Help Center > > Developer Guide

Importing and Exporting Data Through GDS Pipe Files

Updated at: Jul 14, 2021 GMT+08:00
  • The current version does not support data import and export through GDS in SSL mode. Do not use GDS in SSL mode.
  • All pipe files mentioned in this section refer to named pipes on Linux.

In the current GDS version, data can be imported from a pipe or exported from a database to a pipe. This function makes the import and export through GDS more flexible.

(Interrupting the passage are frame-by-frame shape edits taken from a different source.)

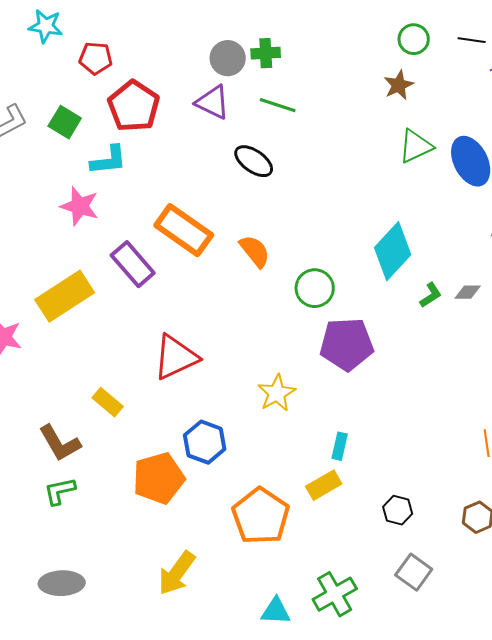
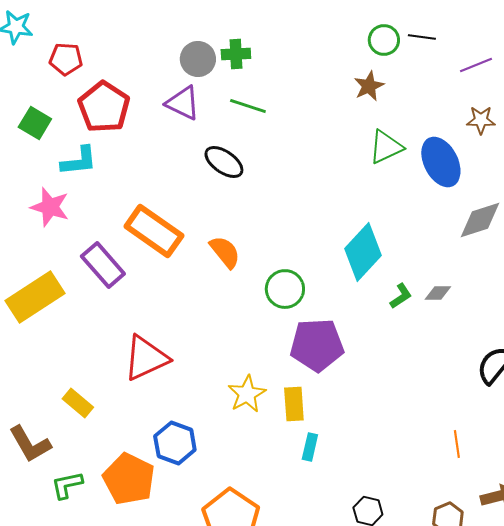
black line: (472, 40) -> (422, 37), moved
orange pentagon: (159, 478) -> (129, 479), turned -30
yellow rectangle: (324, 485) -> (294, 404), moved, turned -64
green L-shape: (60, 491) -> (67, 485), moved

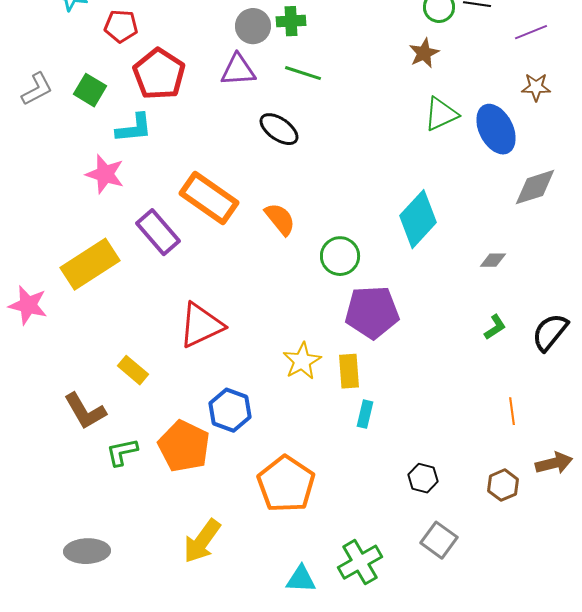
purple triangle: (183, 103) -> (238, 70), turned -30
green L-shape: (401, 296) -> (495, 327), moved

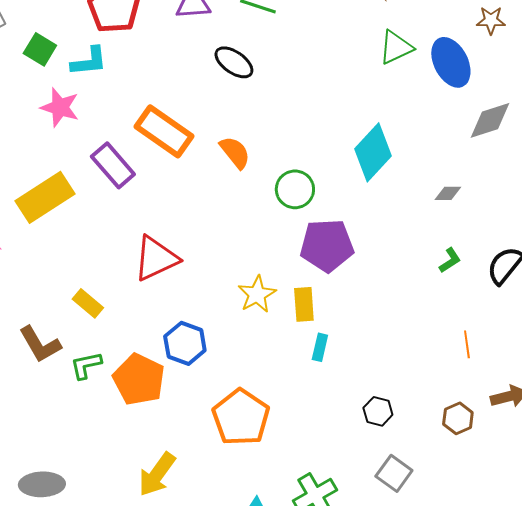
green square: (90, 90) -> (40, 49), moved
green L-shape: (122, 452) -> (86, 365), moved

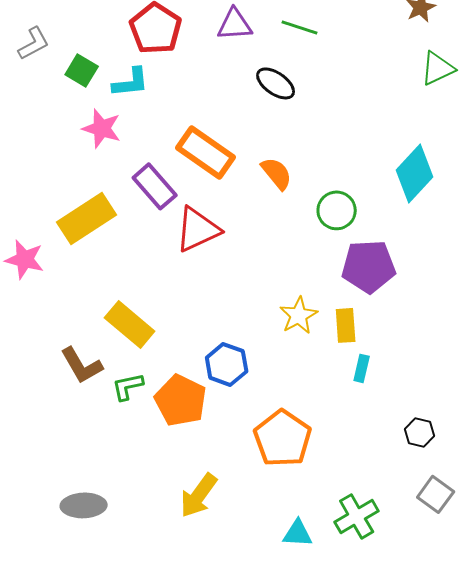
red triangle: (156, 258) -> (198, 229), moved
yellow rectangle: (88, 303) -> (130, 324), size x1.6

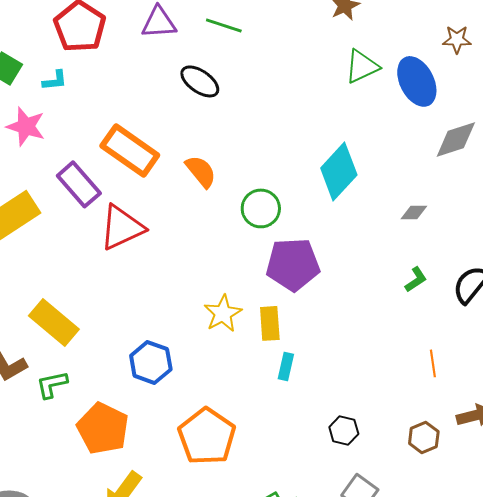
cyan L-shape: (131, 82) -> (55, 80), size x0.7
orange pentagon: (181, 400) -> (103, 428), moved

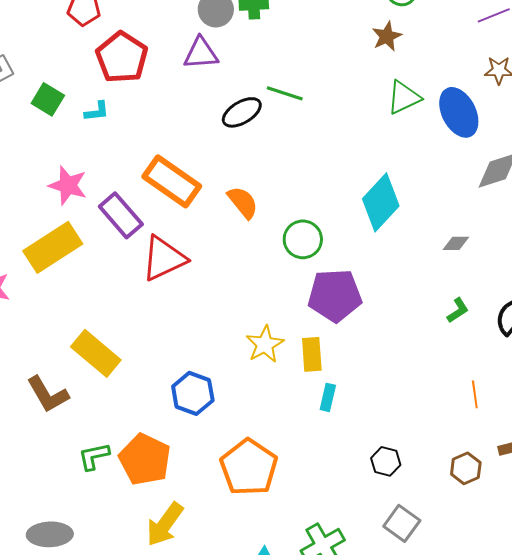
green line: (224, 25) -> (285, 93), moved
black ellipse: (200, 81) -> (242, 112), turned -66
pink star: (26, 126) -> (68, 185), moved
green L-shape: (52, 384) -> (94, 456), moved

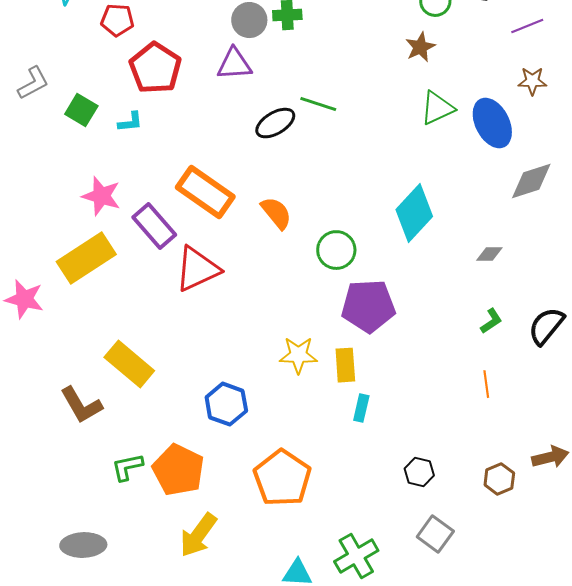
yellow star: (265, 344) -> (298, 355), turned 30
orange line: (475, 394) -> (486, 384), moved

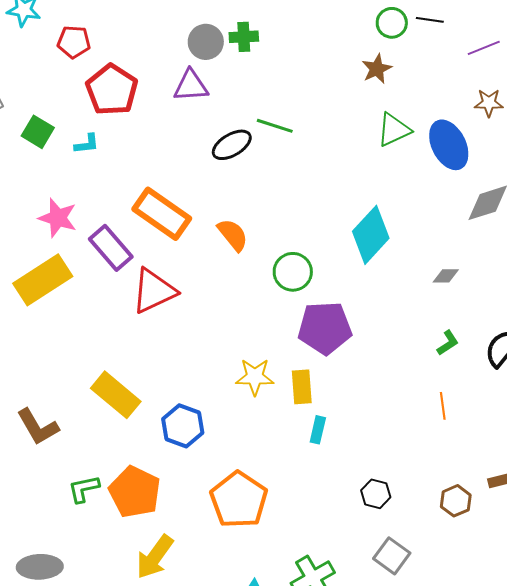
yellow rectangle: (129, 364) -> (116, 395), moved

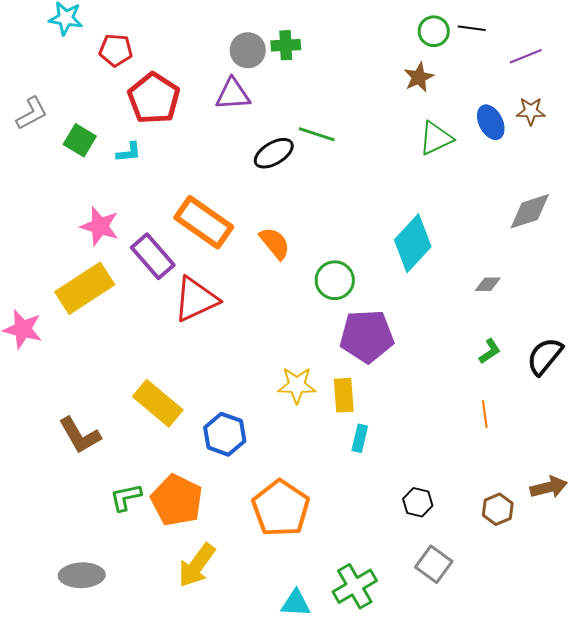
blue ellipse: (449, 145) -> (491, 122), moved, size x0.7

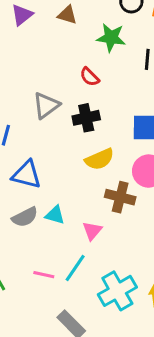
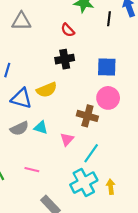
gray triangle: (46, 105) -> (21, 21), moved, turned 36
yellow semicircle: (100, 159) -> (47, 90), moved
cyan line: (75, 268) -> (91, 153), moved

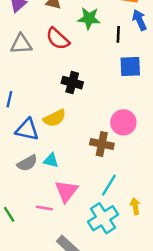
red semicircle: (68, 30) -> (58, 39), moved, size x1.5
black cross: (65, 59) -> (72, 83), turned 30
blue square: (107, 67) -> (130, 67), moved
pink triangle: (67, 139) -> (66, 191), moved, size x1.5
yellow arrow: (111, 187) -> (135, 206), moved

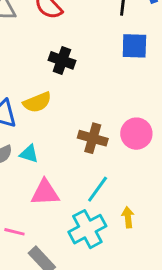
pink circle: (123, 122) -> (136, 134), moved
pink triangle: (66, 191) -> (45, 193), turned 45
pink line: (44, 208) -> (14, 232), moved

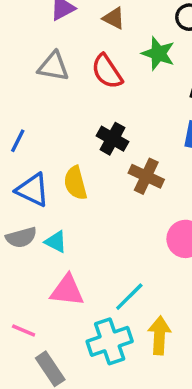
yellow semicircle: (37, 102) -> (75, 183), turned 88
brown cross: (93, 138) -> (146, 176), moved
yellow arrow: (128, 217) -> (159, 335), size x1.5

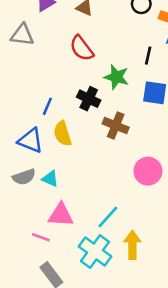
green star: (158, 53) -> (116, 77), moved
gray triangle: (53, 66) -> (22, 35), moved
blue line: (18, 141) -> (47, 106), moved
pink line: (24, 330) -> (41, 237), moved
cyan cross: (110, 341) -> (95, 251), turned -32

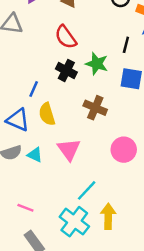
black cross: (89, 99) -> (66, 71), moved
pink triangle: (61, 215) -> (69, 150), moved, turned 50

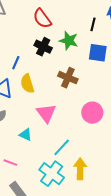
cyan triangle: (35, 155) -> (25, 135), moved

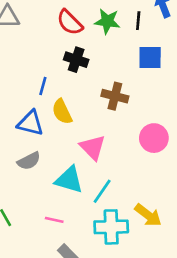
green star: (69, 41) -> (107, 21), moved
cyan triangle: (25, 135) -> (69, 180), size x1.6
cyan line: (62, 147) -> (102, 191), moved
yellow arrow: (80, 169) -> (148, 215), turned 135
cyan cross: (52, 174) -> (111, 227), turned -30

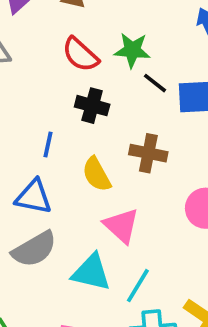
black line: (138, 21) -> (155, 83), moved, turned -54
yellow semicircle: (62, 112) -> (97, 174), moved
gray semicircle: (29, 161) -> (34, 249), size x1.4

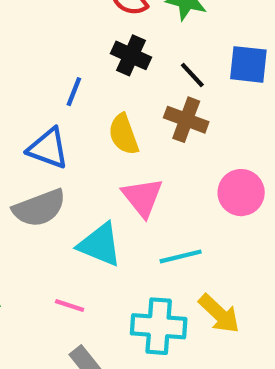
black line: (155, 83) -> (192, 75), moved
cyan line: (138, 286) -> (181, 256), moved, turned 36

  • When the local disk space of the GDS user is insufficient:
    • Data in HDFS can be directly written to a pipe without occupying extra disk space.
    • The data exported from GDS is compressed using the pipe to occupy less disk space.
    • The exported data is transferred through the pipe to the HDFS server for storage.
  • If you need to cleanse data before importing and exporting data:
    • You can compile a program based on your requirements, so that you can write the data to a pipe in streaming real time, or process the content read from the pipe in streaming real time. In this way, you can cleanse the imported and exported data.

Precautions

  • GDS supports concurrent import and export. The gds -t parameter is used to set the size of the thread pool and control the maximum number of concurrent working threads. But it does not accelerate a single SQL task. The default value of gds -t is 8, and the upper limit is 200. When using the pipe function to import and export data, ensure that the value of -t is greater than or equal to the number of concurrent services. In the dual-cluster interconnection scenario, the value of -t must be greater than or equal to twice the number of concurrent services.
  • Data in pipes is deleted once read. Therefore, ensure that no other program except GDS reads data in the pipe during import or export. Otherwise, data may be lost, task errors may occur, or the exported files may be disordered.
  • Concurrent import and export of foreign tables with the same location are not supported. That is, multiple threads of GDS cannot read or write pipe files at the same time.
  • A single import or export task of GDS identifies only one pipe. Therefore, do not carry wildcard characters ({}[]?) in the location address set for the GDS foreign table. Example:
    CREATE FOREIGN TABLE foreign_test_pipe_tr( like test_pipe ) SERVER gsmpp_server OPTIONS (LOCATION 'gsfs://127.0.0.1:7789/foreign_test_*', FORMAT 'text', DELIMITER ',',  NULL '', EOL '0x0a' ,file_type 'pipe',auto_create_pipe 'false');
  • When the -r recursion parameter is enabled for GDS, only one pipe can be identified. That is, GDS identifies only one pipe in the current data directory and does not recursively search for it. Therefore, the -r parameter does not take effect in the pipe import and export scenarios.
  • CN retry is not supported during the import and export through a pipe, because GDS cannot control the operations performed by peer users and programs on pipes.
  • During the import, if the peer program does not write data into the pipe for more than one hour, the import task times out and an error is reported.
  • During the export, if the peer program does not read data from the pipe for more than one hour by default, the export task times out and an error is reported.
  • Ensure that the GDS version and kernel version support the function of importing and exporting data through pipes.
  • If the auto_create_pipe parameter of the foreign table is set to true, a delay may occur when GDS automatically creates a pipe. Before any operation on a pipe, check whether the automatically created pipe exists and whether it is a pipe file.
  • Once an import or export task through a GDS pipe is complete, the pipe is automatically deleted. However, the pipe deletion is delayed, if you manually terminate an import or export task. In this situation, the pipe is deleted after the timeout interval expires.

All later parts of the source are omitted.